Perhaps even worse is the possibility that the kind of doubts that Kennedy, and perhaps Trump, are raising about the safety of vaccines could spill over into other infectious disease vaccine efforts, such as development of a vaccine to combat emerging diseases like Zika or even seasonal flu viruses.
"There's great concern," says Sara Long, who has served on the Centers for Disease Control's Advisory Council on Immunization Practices and is a professor of pediatrics at Drexel University School of Medicine.
"It is just not reasonable to think that another commission will find something that hasn't been found," Long said. "Nor is there any chance... this is anything that has been influenced by industry or whitewashed by the medical community. It's all anti-science."
A spokeswoman for the National Institutes of Allergy and Infectious Diseases, which funds various vaccine development projects, said it would not comment on Kennedy's statements.
In an interview with Science magazine, Kennedy said that Trump told him that he had five friends whose children had contracted various ailments after being vaccinated.
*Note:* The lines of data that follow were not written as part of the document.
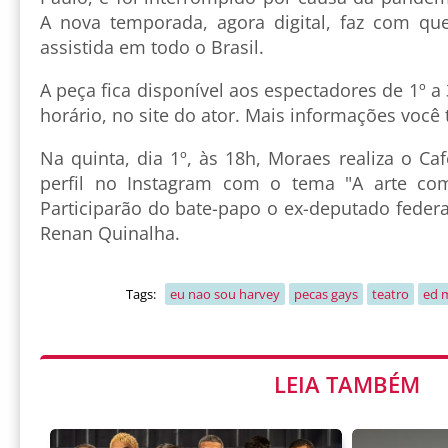
A nova temporada, agora digital, faz com qu
assistida em todo o Brasil.
A peça fica disponível aos espectadores de 1º a
horário, no site do ator. Mais informações voc
Na quinta, dia 1º, às 18h, Moraes realiza o Ca
perfil no Instagram com o tema "A arte como
Participarão do bate-papo o ex-deputado federal
Renan Quinalha.
Tags:
eu nao sou harvey
pecas gays
teatro
ed 
LEIA TAMBÉM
"I think vaccines save lives," Kennedy told Science. "But we are also seeing an explosion in neurodevelopmental disorders and we ought to be able to do a cost-benefit analysis and see what's causing them. We ought to have robust, transparent science and an independent regulatory agency. Nobody is trying to get rid of vaccines here. I just want safe vaccines."
CDC director Thomas Frieden resigned early this month after eight years in office. His replacement has not been named by the new administration.